## [Exercise requirements]
Pull out every line below that contains the word "truyện".

Extracted records section start

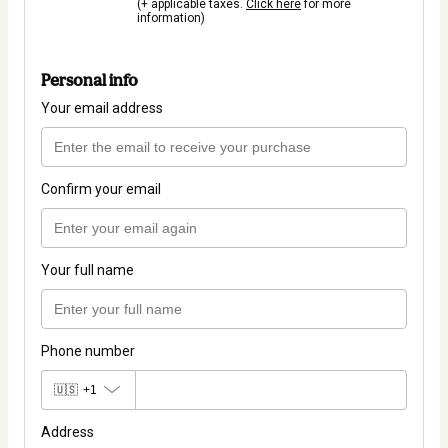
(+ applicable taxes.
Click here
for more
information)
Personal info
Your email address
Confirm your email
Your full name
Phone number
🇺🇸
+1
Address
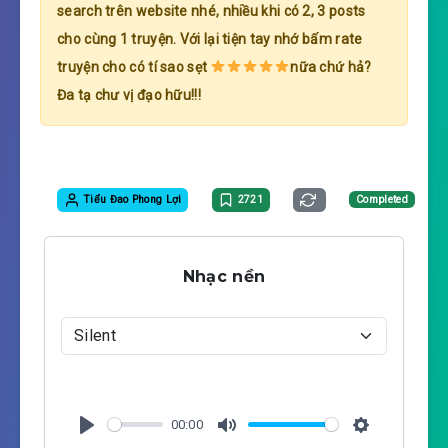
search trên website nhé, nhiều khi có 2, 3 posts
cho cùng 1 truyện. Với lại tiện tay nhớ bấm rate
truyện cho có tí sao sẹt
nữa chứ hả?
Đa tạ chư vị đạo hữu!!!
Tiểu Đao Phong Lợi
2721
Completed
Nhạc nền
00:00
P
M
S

Extracted records section end
Extracted records section start

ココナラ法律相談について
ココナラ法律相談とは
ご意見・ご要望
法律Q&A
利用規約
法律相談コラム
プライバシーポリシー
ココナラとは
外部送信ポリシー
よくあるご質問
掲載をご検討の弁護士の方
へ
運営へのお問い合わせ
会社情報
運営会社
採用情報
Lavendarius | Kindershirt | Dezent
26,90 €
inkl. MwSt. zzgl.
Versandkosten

Extracted records section end

## [Answer to this task]
cho cùng 1 truyện. Với lại tiện tay nhớ bấm rate
truyện cho có tí sao sẹt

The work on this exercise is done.